Defence counsel argued that the plaintiff did not meet the threshold as she continued to serve on the executive of her dental association, socialize with friends, worked full-time, went shopping and engaged in some housekeeping duties. He also argued that the plaintiff was able to re-marry following the collision and now had five children in her home (her own children and those of her husband). She was able to go on vacations with her family as well.


Justice Rady held that the plaintiff met the threshold. In her decision she noted that the plaintiff’s complaints were genuine and there was no contention by the defence otherwise. She had no doubt from the doctors as to the genuine nature of the plaintiff’s complaints. She preferred the evidence of treating physicians to that of Dr. Soric. Justice Rady further held that in a threshold analysis the starting point is Meyer v. Bright despite the evolution of the language in the Insurance Act. She went on to state that:


[t]he determination of what constitutes and important bodily function [now an important physical, mental or psychological function] is essentially one of the fact requiring a consideration of the ‘injured person as a whole and the effect which the bodily function involved has upon the person’s way of life in the broadest sense of that expression’.[14]

In her analysis of whether there was substantial interference, Justice Rady concluded that the fact the plaintiff continued to work was not determinative of the analysis. At paragraphs 14 and 15, she referred to the decision of Dennie v. Hamilton[15], in which Justice Whalen quoted from Hartwick v. Simser[16]:


A serious impairment is determined by reference to the condition and situation in the life of a particular injured person. What is serious to some will not be serious to others. What is serious must be resolved on a case by case basis. However, a serious impairment is generally one that substantially interferes with a person’s ability to perform his usual activities of daily living or continue employment. Even where full-time employment is resumed, albeit in a reduced capacity or in an altogether new area from that performed by a claimant pre-accident, this will constitute a ‘serious’ impairment” see Lento v. Castaldo, [1993] O.J. No. 2446 (C.A.).


Justice Rady commented that the plaintiff “is to be credited for continuing to work, notwithstanding its toll”.[17] She felt it would be “counterproductive to penalize an injured person for making genuine attempts to resume and maintain employment, notwithstanding the toll by necessarily concluding that there could be no substantial interference by virtue of continued employment”.[18]

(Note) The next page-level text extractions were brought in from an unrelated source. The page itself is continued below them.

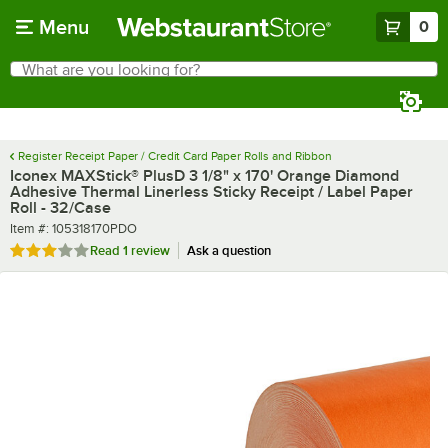
Skip to main content
Menu
0
What are you looking for?
Search
Begin typing for results.
Register Receipt Paper / Credit Card Paper Rolls and Ribbon
Iconex MAXStick® PlusD 3 1/8" x 170' Orange Diamond
Adhesive Thermal Linerless Sticky Receipt / Label Paper
Roll - 32/Case
Item number
Item #:
105318170PDO
Rated 3 out of 5 stars
Read
1 review
Ask a question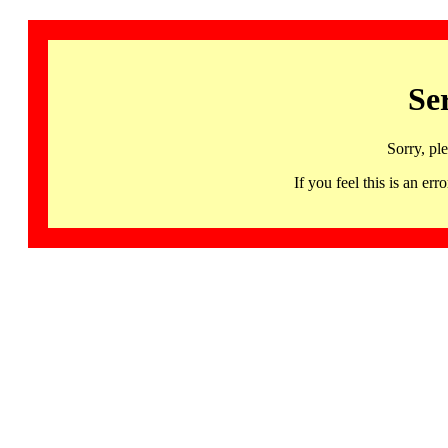
Se
Sorry, pl
If you feel this is an 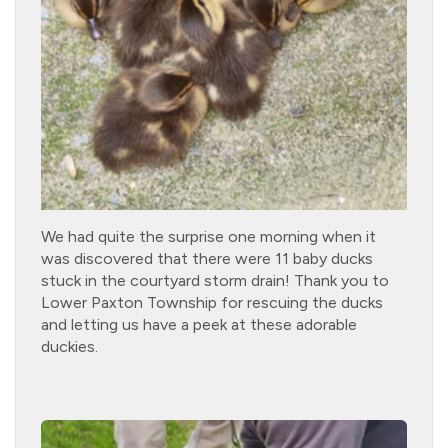
We had quite the surprise one morning when it
was discovered that there were 11 baby ducks
stuck in the courtyard storm drain! Thank you to
Lower Paxton Township for rescuing the ducks
and letting us have a peek at these adorable
duckies.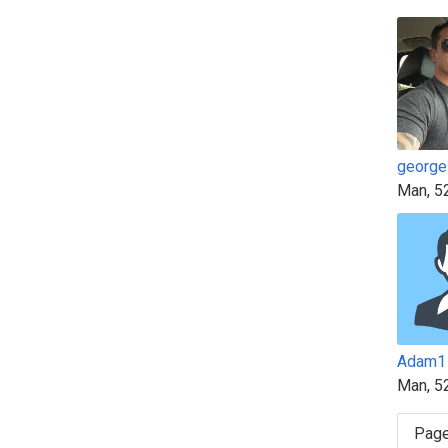
george
Man, 5
Adam1
Man, 5
Page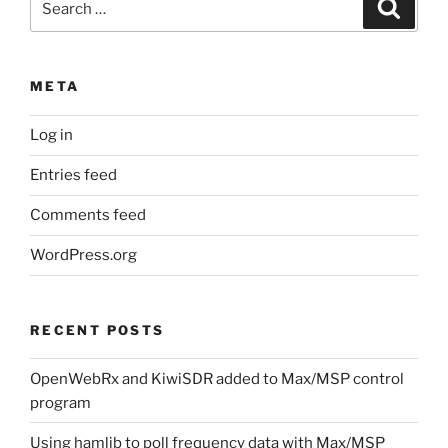
Search
for:
META
Log in
Entries feed
Comments feed
WordPress.org
RECENT POSTS
OpenWebRx and KiwiSDR added to Max/MSP control
program
Using hamlib to poll frequency data with Max/MSP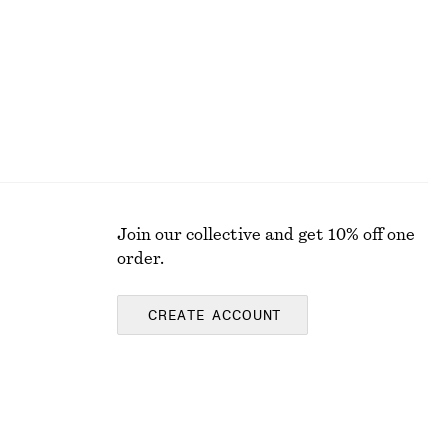
Join our collective and get 10% off one
order.
CREATE ACCOUNT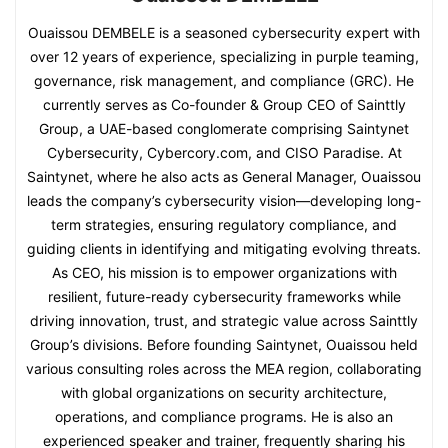
Ouaissou DEMBELE is a seasoned cybersecurity expert with
over 12 years of experience, specializing in purple teaming,
governance, risk management, and compliance (GRC). He
currently serves as Co-founder & Group CEO of Sainttly
Group, a UAE-based conglomerate comprising Saintynet
Cybersecurity, Cybercory.com, and CISO Paradise. At
Saintynet, where he also acts as General Manager, Ouaissou
leads the company’s cybersecurity vision—developing long-
term strategies, ensuring regulatory compliance, and
guiding clients in identifying and mitigating evolving threats.
As CEO, his mission is to empower organizations with
resilient, future-ready cybersecurity frameworks while
driving innovation, trust, and strategic value across Sainttly
Group’s divisions. Before founding Saintynet, Ouaissou held
various consulting roles across the MEA region, collaborating
with global organizations on security architecture,
operations, and compliance programs. He is also an
experienced speaker and trainer, frequently sharing his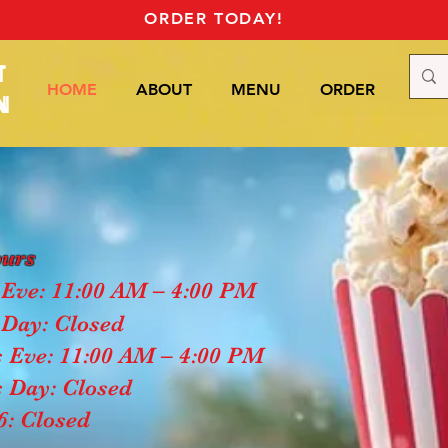
ORDER TODAY!
T
HOME
ABOUT
MENU
ORDER
Mor
N
ours
Eve: 11:00 AM – 4:00 PM
Day: Closed
 Eve: 11:00 AM – 4:00 PM
 Day: Closed
6: Closed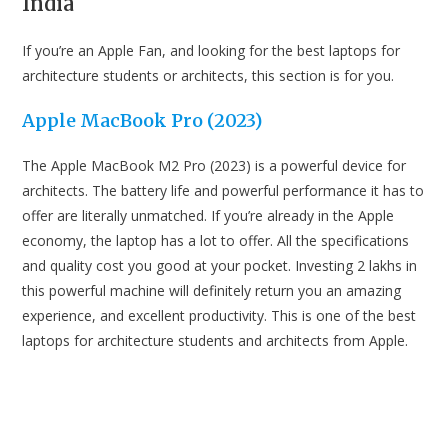
India
Laptop
Laptops For
Architects &
If you’re an Apple Fan, and looking for the best laptops for
Architecture
Acer
Students in
architecture students or architects, this section is for you.
Predator
India
Helios Neo
Acer
₹1,14,990
Apple MacBook Pro (2023)
16 Gaming
Laptop
The Apple MacBook M2 Pro (2023) is a powerful device for
architects. The battery life and powerful performance it has to
HP Victus
offer are literally unmatched. If you’re already in the Apple
Gaming
HP
₹84,990
economy, the laptop has a lot to offer. All the specifications
Laptop
and quality cost you good at your pocket. Investing 2 lakhs in
this powerful machine will definitely return you an amazing
Acer
experience, and excellent productivity. This is one of the best
Acer
₹56,990
Aspire 7
laptops for architecture students and architects from Apple.
Xiaomi
Notebook
Xiaomi
₹64,990
Pro 120
Best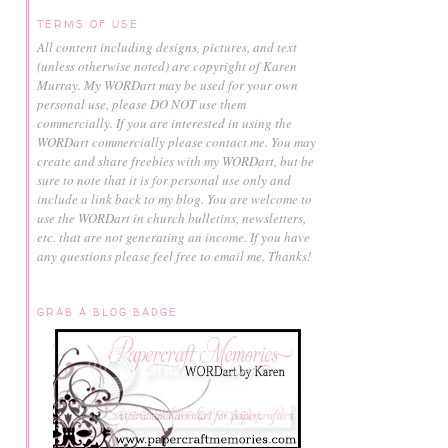
TERMS OF USE
All content including designs, pictures, and text
(unless otherwise noted) are copyright of Karen
Murray.
My WORDart may be used for your own
personal use, please DO NOT use them
commercially.
If you are interested in using the
WORDart commercially please contact me. You may
create and share freebies with my WORDart, but be
sure to note that it is for personal use only and
include a link back to my blog. You are welcome to
use the WORDart in church bulletins, newsletters,
etc. that are not generating an income. If you have
any questions please feel free to email me. Thanks!
GRAB A BLOG BADGE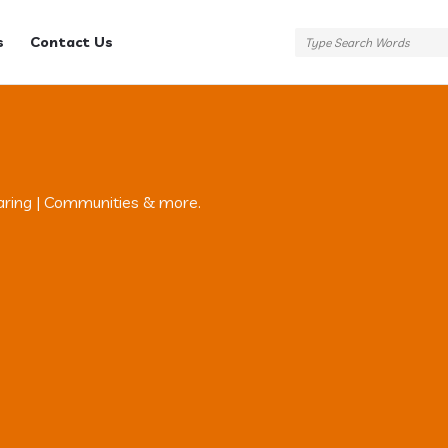
s
Contact Us
aring | Communities & more.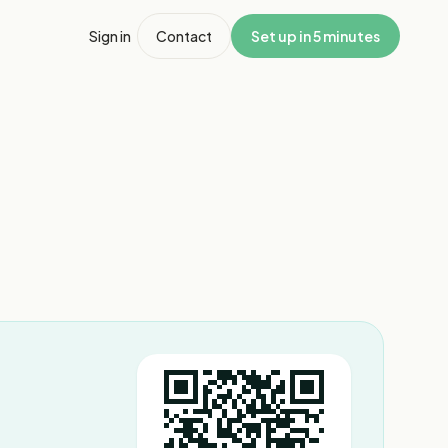
Sign in
Contact
Set up in 5 minutes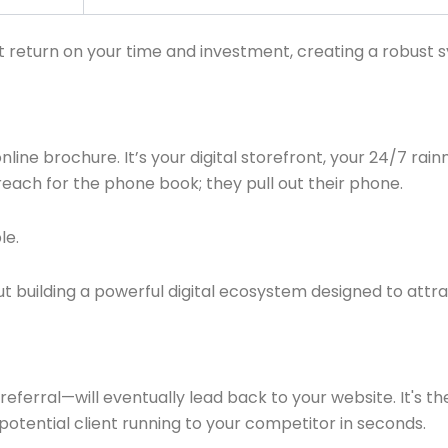
t return on your time and investment, creating a robust s
 online brochure. It’s your digital storefront, your 24/7 ra
ach for the phone book; they pull out their phone.
le.
out building a powerful digital ecosystem designed to att
ferral—will eventually lead back to your website. It's the
a potential client running to your competitor in seconds.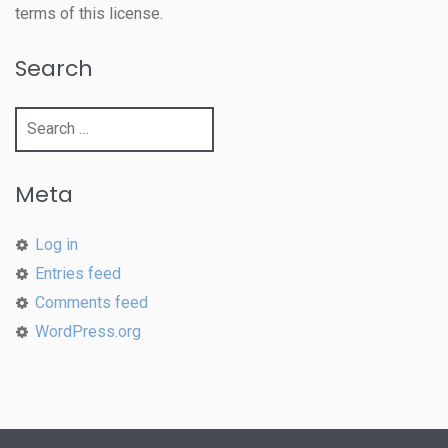
terms of this license.
Search
Search
for:
Meta
Log in
Entries feed
Comments feed
WordPress.org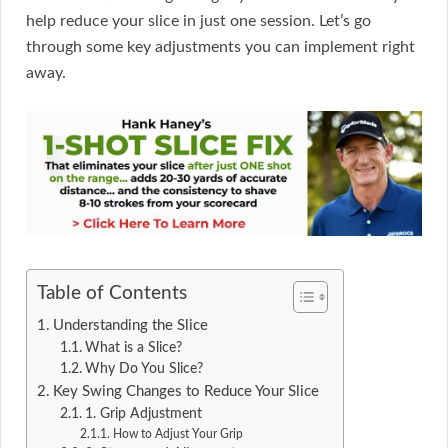
help reduce your slice in just one session. Let’s go
through some key adjustments you can implement right
away.
Table of Contents
Understanding the Slice
What is a Slice?
Why Do You Slice?
Key Swing Changes to Reduce Your Slice
1. Grip Adjustment
How to Adjust Your Grip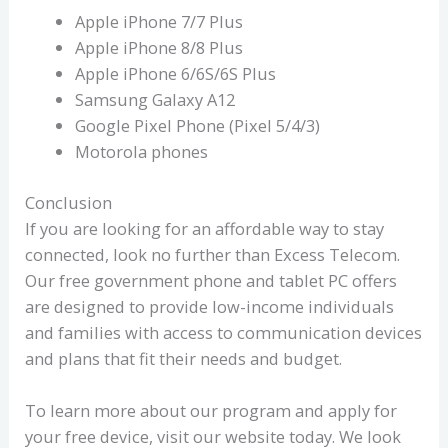
Apple iPhone 7/7 Plus
Apple iPhone 8/8 Plus
Apple iPhone 6/6S/6S Plus
Samsung Galaxy A12
Google Pixel Phone (Pixel 5/4/3)
Motorola phones
Conclusion
If you are looking for an affordable way to stay
connected, look no further than Excess Telecom.
Our free government phone and tablet PC offers
are designed to provide low-income individuals
and families with access to communication devices
and plans that fit their needs and budget.
To learn more about our program and apply for
your free device, visit our website today. We look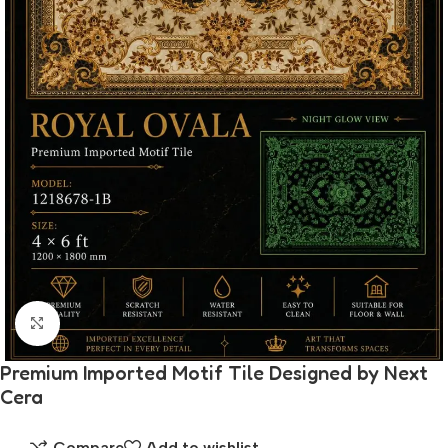
Click to enlarge
Premium Imported Motif Tile Designed by Next
Cera
Compare
Add to wishlist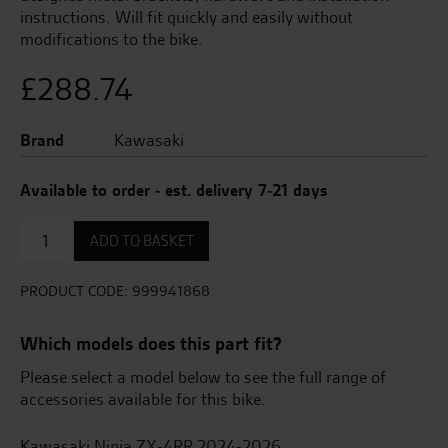
instructions. Will fit quickly and easily without
modifications to the bike.
£
288.74
Brand
Kawasaki
Available to order - est. delivery 7-21 days
Frame
ADD TO BASKET
Sliders
quantity
PRODUCT CODE:
999941868
Which models does this part fit?
Please select a model below to see the full range of
accessories available for this bike.
Kawasaki Ninja ZX-4RR 2024-2026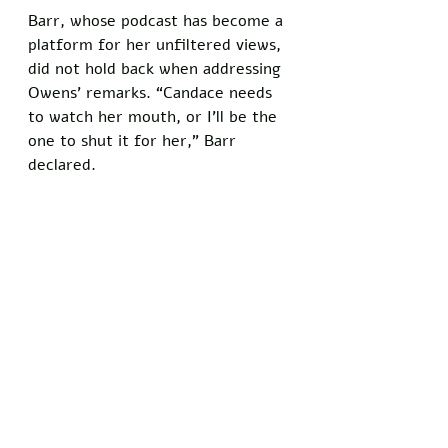
Barr, whose podcast has become a 
platform for her unfiltered views, 
did not hold back when addressing 
Owens’ remarks. “Candace needs 
to watch her mouth, or I’ll be the 
one to shut it for her,” Barr 
declared. 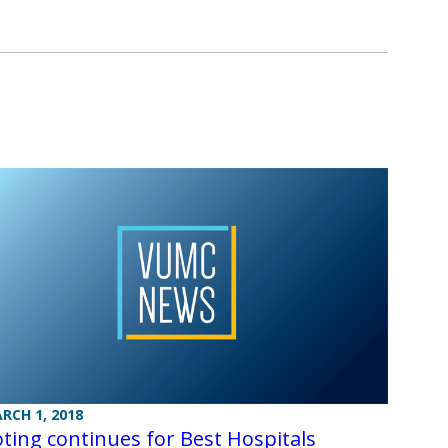
RCH 1, 2018
ting continues for Best Hospitals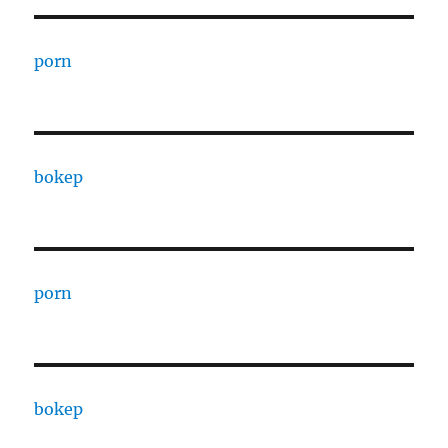
porn
bokep
porn
bokep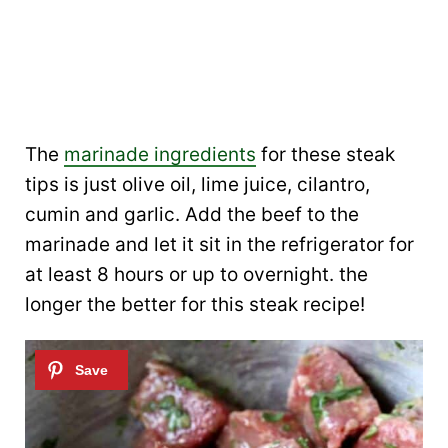
The
marinade ingredients
for these steak
tips is just olive oil, lime juice, cilantro,
cumin and garlic. Add the beef to the
marinade and let it sit in the refrigerator for
at least 8 hours or up to overnight. the
longer the better for this steak recipe!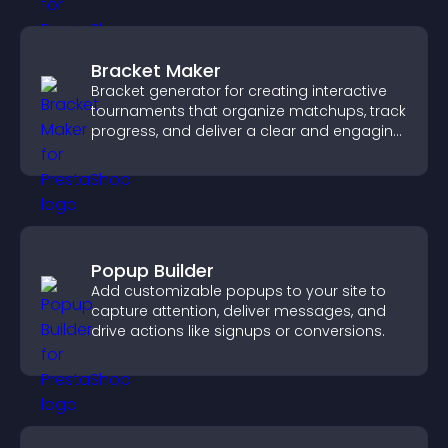
Bracket Maker
Bracket generator for creating interactive
tournaments that organize matchups, track
progress, and deliver a clear and engaging
competition experience.
Popup Builder
Add customizable popups to your site to
capture attention, deliver messages, and
drive actions like signups or conversions.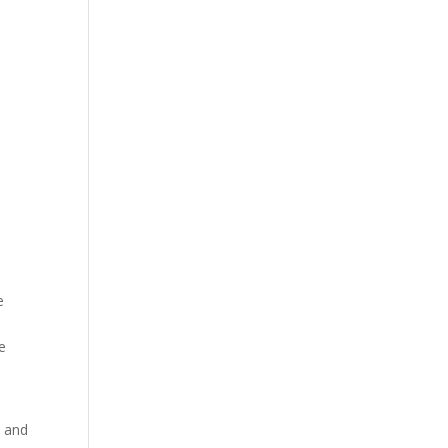
e
re
s and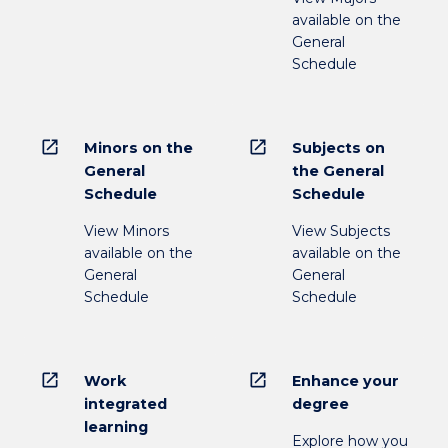
available on the
General
Schedule
open_in_new
open_in_new
Minors on the
Subjects on
General
the General
Schedule
Schedule
View Minors
View Subjects
available on the
available on the
General
General
Schedule
Schedule
open_in_new
open_in_new
Work
Enhance your
integrated
degree
learning
Explore how you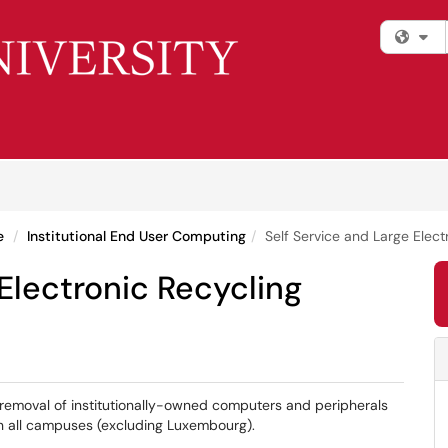
Fi
e
Institutional End User Computing
Self Service and Large Elect
 Electronic Recycling
removal of institutionally-owned computers and peripherals
on all campuses (excluding Luxembourg).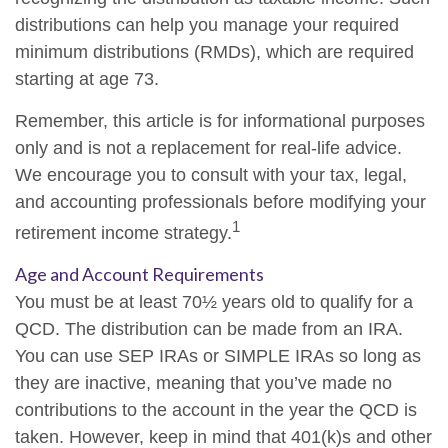
distributions can help you manage your required
minimum distributions (RMDs), which are required
starting at age 73.
Remember, this article is for informational purposes
only and is not a replacement for real-life advice.
We encourage you to consult with your tax, legal,
and accounting professionals before modifying your
1
retirement income strategy.
Age and Account Requirements
You must be at least 70½ years old to qualify for a
QCD. The distribution can be made from an IRA.
You can use SEP IRAs or SIMPLE IRAs so long as
they are inactive, meaning that you’ve made no
contributions to the account in the year the QCD is
taken. However, keep in mind that 401(k)s and other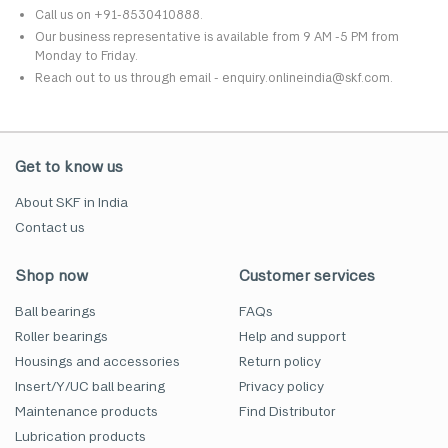
Call us on +91-8530410888.
Our business representative is available from 9 AM -5 PM from
Monday to Friday.
Reach out to us through email - enquiry.onlineindia@skf.com.
Get to know us
About SKF in India
Contact us
Shop now
Customer services
Ball bearings
FAQs
Roller bearings
Help and support
Housings and accessories
Return policy
Insert/Y/UC ball bearing
Privacy policy
Maintenance products
Find Distributor
Lubrication products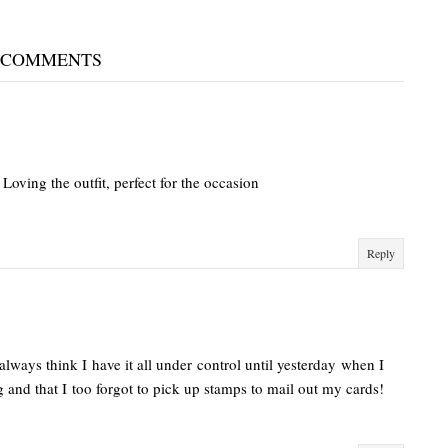
 COMMENTS
Loving the outfit, perfect for the occasion
Reply
 always think I have it all under control until yesterday when I
g and that I too forgot to pick up stamps to mail out my cards!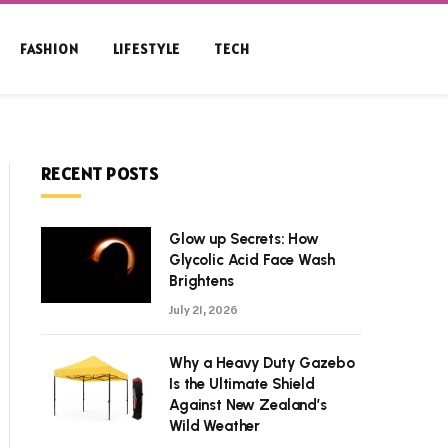
FASHION
LIFESTYLE
TECH
RECENT POSTS
Glow up Secrets: How
Glycolic Acid Face Wash
Brightens
July 21, 2026
Why a Heavy Duty Gazebo
Is the Ultimate Shield
Against New Zealand’s
Wild Weather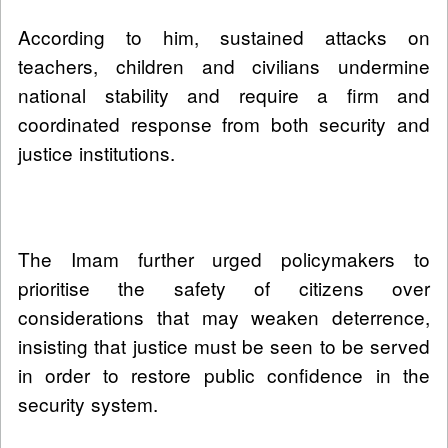
According to him, sustained attacks on
teachers, children and civilians undermine
national stability and require a firm and
coordinated response from both security and
justice institutions.
The Imam further urged policymakers to
prioritise the safety of citizens over
considerations that may weaken deterrence,
insisting that justice must be seen to be served
in order to restore public confidence in the
security system.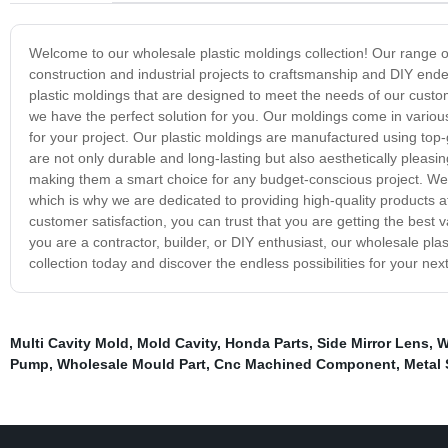
Welcome to our wholesale plastic moldings collection! Our range of h
construction and industrial projects to craftsmanship and DIY ende
plastic moldings that are designed to meet the needs of our custo
we have the perfect solution for you. Our moldings come in variou
for your project. Our plastic moldings are manufactured using top
are not only durable and long-lasting but also aesthetically pleasing.
making them a smart choice for any budget-conscious project. We u
which is why we are dedicated to providing high-quality products 
customer satisfaction, you can trust that you are getting the bes
you are a contractor, builder, or DIY enthusiast, our wholesale pla
collection today and discover the endless possibilities for your next
Multi Cavity Mold
,
Mold Cavity
,
Honda Parts
,
Side Mirror Lens
,
W
Pump
,
Wholesale Mould Part
,
Cnc Machined Component
,
Metal 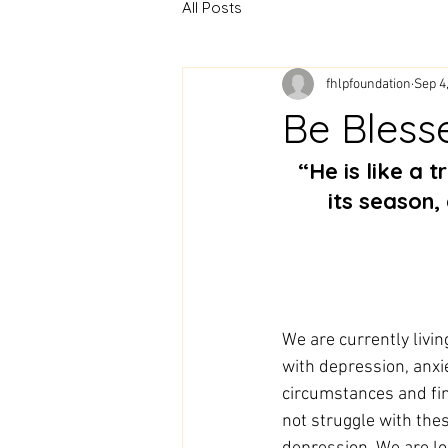
All Posts
fhlpfoundation
Sep 4
Be Bless
 “He is like a tree planted by streams of water that yields its fruit in 
its season, 
We are currently livin
with depression, anxiet
circumstances and fin
not struggle with the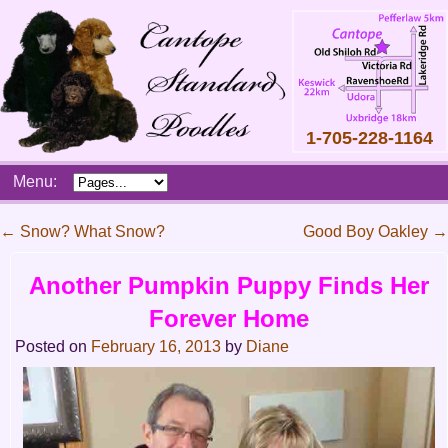
1-705-228-1164
Skip
Menu:
to
content
Main
←
Snow? What Snow?
Good Boy Oakley
→
menu
Post
Another Pumpkin Puppy Finds Her
navigation
Forever Home
Posted on
February 16, 2013
by
Diane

Justice Rady applied Justice Morissette’s approach in Nissan to her analysis of the threshold. She accepted that when looking at whether or not the plaintiff’s impairment is permanent and of a nature expected to continue without substantial improvement when sustained by persons in similar circumstances, the plaintiff would have to be compared to others with whiplash associated disorder who have developed chronic pain as opposed to those who sustained the same injury but who did not develop chronic pain. She noted that the words “similar circumstances” are not clear but it would be “difficult to accept that the intent of the drafters of Bill 198 was to eliminate, for example, compensation for persons suffering from chronic pain by requiring a comparison to those who have not developed chronic pain”[19].


The last comment made by Justice Rady was that chronic pain is a legitimate condition recognized by the medical profession and the courts, as outlined in Nova Scotia (Workers’ Compensation Board) v. Martin[20]. Not only is this decision important as it relates the new threshold under Bill 198 but it also gives credence to the Nova Scotia (Workers’ Compensation Board) case which is often referred to by plaintiff’s counsel but seemingly discounted by insurance companies.


Ali v. Consalvo


The most recent reported Bill 198 threshold case was released February 6, 2009, a decision of Justice Wilson in Ali v. Consalvo[21]. This case involved a motor vehicle collision that occurred on May 30, 2004. The plaintiff was a homemaker at the time of the accident and, as such, the focus was on the inability to do the usual activities of daily living. Justice Wilson only looked at Justice Milanetti’s decision in Sherman v. Guckelsberger. He did not consider Justice Morissette’s decision in Nissan. The only comment that Justice Wilson made regarding how to apply the threshold post-Bill 198 was that he agreed with Justice Milanetti’s comment that prior case law is not irrelevant because of Bill 198. He stated that “it is of great assistance in determining what constitutes permanent, serious, continues injuries and what constitutes an important function”[22]. He added that “each case must be determined on its own facts and the same injury does not result in an identical outcome in each person”[23].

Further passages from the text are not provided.